(Prompt)
The entries that follow need to be returned without any alteration.

═══

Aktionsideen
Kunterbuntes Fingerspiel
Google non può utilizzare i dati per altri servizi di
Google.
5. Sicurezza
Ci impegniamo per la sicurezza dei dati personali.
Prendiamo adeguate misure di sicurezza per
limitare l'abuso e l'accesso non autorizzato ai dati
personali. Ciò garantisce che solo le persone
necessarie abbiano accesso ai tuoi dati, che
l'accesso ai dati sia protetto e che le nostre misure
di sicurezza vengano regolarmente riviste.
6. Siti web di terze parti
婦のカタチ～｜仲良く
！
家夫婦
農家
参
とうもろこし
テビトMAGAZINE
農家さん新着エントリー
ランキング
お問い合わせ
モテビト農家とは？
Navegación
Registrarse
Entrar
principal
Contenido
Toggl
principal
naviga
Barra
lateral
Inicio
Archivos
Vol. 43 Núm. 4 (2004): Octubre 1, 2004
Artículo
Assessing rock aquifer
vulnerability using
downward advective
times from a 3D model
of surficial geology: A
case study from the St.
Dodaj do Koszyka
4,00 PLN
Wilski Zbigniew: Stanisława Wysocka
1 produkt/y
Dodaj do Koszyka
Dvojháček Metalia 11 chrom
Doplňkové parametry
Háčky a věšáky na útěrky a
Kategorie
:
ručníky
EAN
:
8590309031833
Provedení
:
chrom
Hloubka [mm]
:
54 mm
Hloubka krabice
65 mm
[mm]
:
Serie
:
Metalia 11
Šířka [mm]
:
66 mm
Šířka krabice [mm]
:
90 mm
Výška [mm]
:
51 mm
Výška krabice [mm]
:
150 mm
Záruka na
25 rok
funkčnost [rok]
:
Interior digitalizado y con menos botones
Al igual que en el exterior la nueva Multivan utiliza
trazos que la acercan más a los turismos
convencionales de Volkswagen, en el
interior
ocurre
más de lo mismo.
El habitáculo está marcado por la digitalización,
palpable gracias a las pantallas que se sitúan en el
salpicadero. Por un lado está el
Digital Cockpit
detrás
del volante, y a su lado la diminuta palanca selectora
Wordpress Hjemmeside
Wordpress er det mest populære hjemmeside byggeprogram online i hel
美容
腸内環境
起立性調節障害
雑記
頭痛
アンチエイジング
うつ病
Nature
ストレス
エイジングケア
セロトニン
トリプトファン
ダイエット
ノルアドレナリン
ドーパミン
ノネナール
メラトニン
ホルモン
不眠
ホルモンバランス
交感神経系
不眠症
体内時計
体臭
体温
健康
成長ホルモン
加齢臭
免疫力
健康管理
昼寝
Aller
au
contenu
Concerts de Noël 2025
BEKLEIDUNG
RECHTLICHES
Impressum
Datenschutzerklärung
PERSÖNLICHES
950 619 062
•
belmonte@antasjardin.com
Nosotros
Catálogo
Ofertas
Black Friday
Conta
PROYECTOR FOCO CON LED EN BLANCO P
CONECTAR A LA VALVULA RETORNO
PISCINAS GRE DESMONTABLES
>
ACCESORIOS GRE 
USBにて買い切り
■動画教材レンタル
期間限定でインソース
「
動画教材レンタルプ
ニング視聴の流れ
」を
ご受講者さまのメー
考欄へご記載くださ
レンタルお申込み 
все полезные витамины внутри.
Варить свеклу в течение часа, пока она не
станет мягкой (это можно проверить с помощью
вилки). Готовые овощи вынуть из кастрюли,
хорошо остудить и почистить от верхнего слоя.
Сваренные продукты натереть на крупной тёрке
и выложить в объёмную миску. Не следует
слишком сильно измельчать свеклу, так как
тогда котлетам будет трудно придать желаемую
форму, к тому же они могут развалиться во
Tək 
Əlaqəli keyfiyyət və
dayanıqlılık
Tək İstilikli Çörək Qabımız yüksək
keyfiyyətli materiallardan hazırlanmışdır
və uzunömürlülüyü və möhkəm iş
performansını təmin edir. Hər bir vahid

═══

(Output)
Aktionsideen
Kunterbuntes Fingerspiel
Google non può utilizzare i dati per altri servizi di
Google.
5. Sicurezza
Ci impegniamo per la sicurezza dei dati personali.
Prendiamo adeguate misure di sicurezza per
limitare l'abuso e l'accesso non autorizzato ai dati
personali. Ciò garantisce che solo le persone
necessarie abbiano accesso ai tuoi dati, che
l'accesso ai dati sia protetto e che le nostre misure
di sicurezza vengano regolarmente riviste.
6. Siti web di terze parti
婦のカタチ～｜仲良く
！
家夫婦
農家
参
とうもろこし
テビトMAGAZINE
農家さん新着エントリー
ランキング
お問い合わせ
モテビト農家とは？
Navegación
Registrarse
Entrar
principal
Contenido
Toggl
principal
naviga
Barra
lateral
Inicio
Archivos
Vol. 43 Núm. 4 (2004): Octubre 1, 2004
Artículo
Assessing rock aquifer
vulnerability using
downward advective
times from a 3D model
of surficial geology: A
case study from the St.
Dodaj do Koszyka
4,00 PLN
Wilski Zbigniew: Stanisława Wysocka
1 produkt/y
Dodaj do Koszyka
Dvojháček Metalia 11 chrom
Doplňkové parametry
Háčky a věšáky na útěrky a
Kategorie
:
ručníky
EAN
:
8590309031833
Provedení
:
chrom
Hloubka [mm]
:
54 mm
Hloubka krabice
65 mm
[mm]
:
Serie
:
Metalia 11
Šířka [mm]
:
66 mm
Šířka krabice [mm]
:
90 mm
Výška [mm]
:
51 mm
Výška krabice [mm]
:
150 mm
Záruka na
25 rok
funkčnost [rok]
:
Interior digitalizado y con menos botones
Al igual que en el exterior la nueva Multivan utiliza
trazos que la acercan más a los turismos
convencionales de Volkswagen, en el
interior
ocurre
más de lo mismo.
El habitáculo está marcado por la digitalización,
palpable gracias a las pantallas que se sitúan en el
salpicadero. Por un lado está el
Digital Cockpit
detrás
del volante, y a su lado la diminuta palanca selectora
Wordpress Hjemmeside
Wordpress er det mest populære hjemmeside byggeprogram online i hel
美容
腸内環境
起立性調節障害
雑記
頭痛
アンチエイジング
うつ病
Nature
ストレス
エイジングケア
セロトニン
トリプトファン
ダイエット
ノルアドレナリン
ドーパミン
ノネナール
メラトニン
ホルモン
不眠
ホルモンバランス
交感神経系
不眠症
体内時計
体臭
体温
健康
成長ホルモン
加齢臭
免疫力
健康管理
昼寝
Aller
au
contenu
Concerts de Noël 2025
BEKLEIDUNG
RECHTLICHES
Impressum
Datenschutzerklärung
PERSÖNLICHES
950 619 062
•
belmonte@antasjardin.com
Nosotros
Catálogo
Ofertas
Black Friday
Conta
PROYECTOR FOCO CON LED EN BLANCO P
CONECTAR A LA VALVULA RETORNO
PISCINAS GRE DESMONTABLES
>
ACCESORIOS GRE 
USBにて買い切り
■動画教材レンタル
期間限定でインソース
「
動画教材レンタルプ
ニング視聴の流れ
」を
ご受講者さまのメー
考欄へご記載くださ
レンタルお申込み 
все полезные витамины внутри.
Варить свеклу в течение часа, пока она не
станет мягкой (это можно проверить с помощью
вилки). Готовые овощи вынуть из кастрюли,
хорошо остудить и почистить от верхнего слоя.
Сваренные продукты натереть на крупной тёрке
и выложить в объёмную миску. Не следует
слишком сильно измельчать свеклу, так как
тогда котлетам будет трудно придать желаемую
форму, к тому же они могут развалиться во
Tək 
Əlaqəli keyfiyyət və
dayanıqlılık
Tək İstilikli Çörək Qabımız yüksək
keyfiyyətli materiallardan hazırlanmışdır
və uzunömürlülüyü və möhkəm iş
performansını təmin edir. Hər bir vahid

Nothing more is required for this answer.